Canisy en Normandie médiéval
Dans ses origines les plus anciennes, Canisy semble avoir été un domaine royal. Selon la tradition, en 874, le roi Charles le Chauve (v. 823–877) aurait offert asile, dans son domaine de Canisy, à l’évêque de Nantes, Landran, dont la cité épiscopale venait d’être détruite par une expédition viking.
La Normandie du XIᵉ siècle est profondément marquée par la figure illustre de Guillaume le Conquérant (v. 1027–1087). C’est à cette époque charnière que remontent les origines du château de Canisy, lorsque Hugues de Carbonnel fit ériger une forteresse de type normand sur ces terres. Fidèle compagnon de Guillaume, Hugues prit part à la célèbre bataille d’Hastings en 1066, qui scella la domination normande sur le royaume d’Angleterre.
L’historien et archéologue Charles de Gerville, au XIXᵉ siècle, aurait identifié l’emplacement d’une ancienne motte féodale, située au bout d’une courte allée partant de l’actuelle demeure et menant vers la vallée où coule la petite rivière de la Joigne (à proximité de l’actuel enclos des chèvres naines). Ce site aurait porté le nom de « Château-Robert (ou Hubert) ». Bien qu’aucune trace de maçonnerie n’ait pu être relevée, Gerville observa un modelé du terrain suggérant l’existence d’un ancien « emplacement considérable ».

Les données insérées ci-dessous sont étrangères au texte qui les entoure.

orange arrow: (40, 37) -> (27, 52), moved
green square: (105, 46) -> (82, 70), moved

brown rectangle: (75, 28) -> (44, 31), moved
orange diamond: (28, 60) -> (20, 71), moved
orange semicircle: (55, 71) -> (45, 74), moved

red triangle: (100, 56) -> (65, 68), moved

Grâce à l’une des grandes innovations administratives de Guillaume le Conquérant le Domesday Book (1085-1086), vaste recensement des terres, des ressources et des tenanciers – nous conservons aujourd’hui des traces précieuses de cette époque. Hugues de Carbonnel y figure comme tenant-in-chief, c’est-à-dire détenteur direct de terres octroyées par le roi, notamment dans le Herefordshire, selon les mentions du Falaise Roll.
Deux autres membres de la famille, Hubert et Harold de Carbonnel, prirent également part à la conquête. Hubert combattit aux côtés de Guillaume, tandis qu’Harold de Carbonnel, compagnon de Rollon, est cité dans certaines sources, tout comme un certain Monsieur de Gerville, également mentionné dans le sillage de cette épopée.

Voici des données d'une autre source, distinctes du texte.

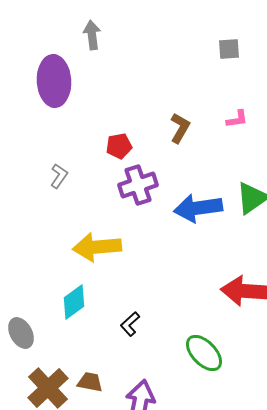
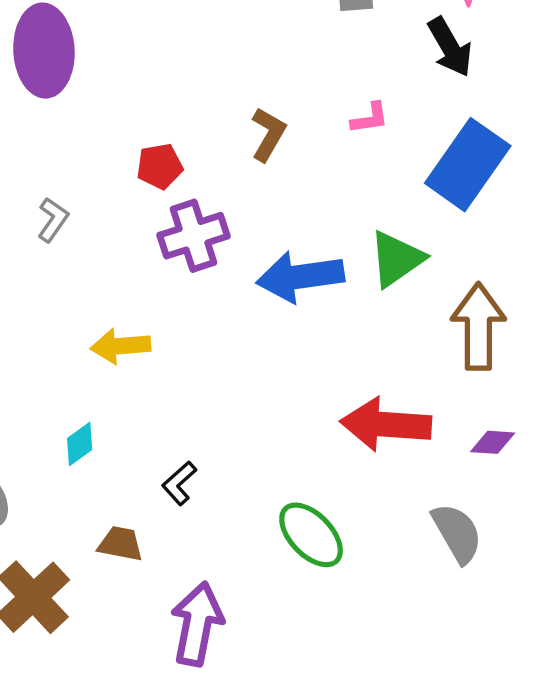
yellow arrow: (97, 247) -> (120, 346), size x0.7
cyan diamond: (74, 302) -> (80, 444), size x0.7
brown trapezoid: (90, 382) -> (120, 544), moved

La lignée des Carbonnel demeura fidèle à l’esprit de croisade. Trente ans plus tard, en 1096, des descendants de la famille participèrent à une expédition en Terre sainte, sous la bannière du duc Robert Courteheuse, fils de Guillaume le Conquérant, dans le cadre de la première croisade contre les Sarrasins. En 1145, Henri de Carbonnel s’illustra à son tour lors de la deuxième croisade, menée sous les ordres du duc Geoffroy V d’Anjou.
En 1862, une liste commémorative fut installée dans l’église Notre-Dame de Dives-sur-Mer, lieu symbolique d’où partit l’expédition normande vers l’Angleterre. Cette liste, recensant les compagnons de Guillaume lors de la conquête, mentionne à la ligne 39 le nom des Carbonnel, témoignant ainsi de manière tangible de leur rôle dans cet épisode historique.
Au XIIIᵉ siècle, sous le règne de Philippe Auguste, Hubert de Carbonnel est attesté comme seigneur de Canisy à partir de 1245. La seigneurie demeurera dans la famille jusqu’en 1752.
Au XVe siècle, Guillaume de Carbonnel entreprend la reconstruction de la forteresse, alors en ruines après les destructions causées par les Anglais.
Malgré une résistance courageuse, il est contraint de capituler devant le duc de Gloucester, et ses biens sont confisqués. Toutefois, après l’expulsion des Anglais en 1450, il recouvre ses terres et ses titres.